* WHAT TO DO:
Going through the entries below, work out how many lines have the string "cookies" in them. Give the number and nothing more.

[EXERCISE MATERIAL]

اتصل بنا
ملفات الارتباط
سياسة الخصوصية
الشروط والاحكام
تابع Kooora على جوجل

[/EXERCISE MATERIAL]
[EXERCISE MATERIAL]

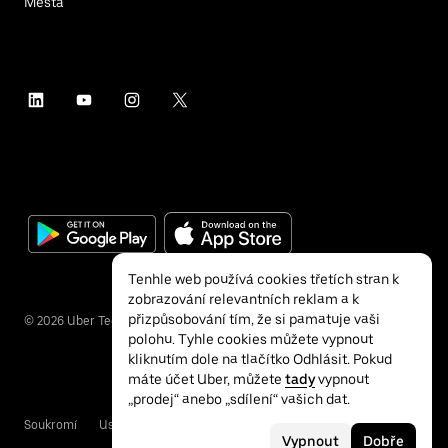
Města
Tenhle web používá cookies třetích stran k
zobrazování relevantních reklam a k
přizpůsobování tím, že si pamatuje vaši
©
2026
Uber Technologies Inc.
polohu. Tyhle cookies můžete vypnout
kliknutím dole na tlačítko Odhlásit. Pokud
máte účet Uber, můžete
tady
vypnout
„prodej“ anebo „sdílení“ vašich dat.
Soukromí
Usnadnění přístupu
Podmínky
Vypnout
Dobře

[/EXERCISE MATERIAL]

* SOLUTION TO THIS PROBLEM:
2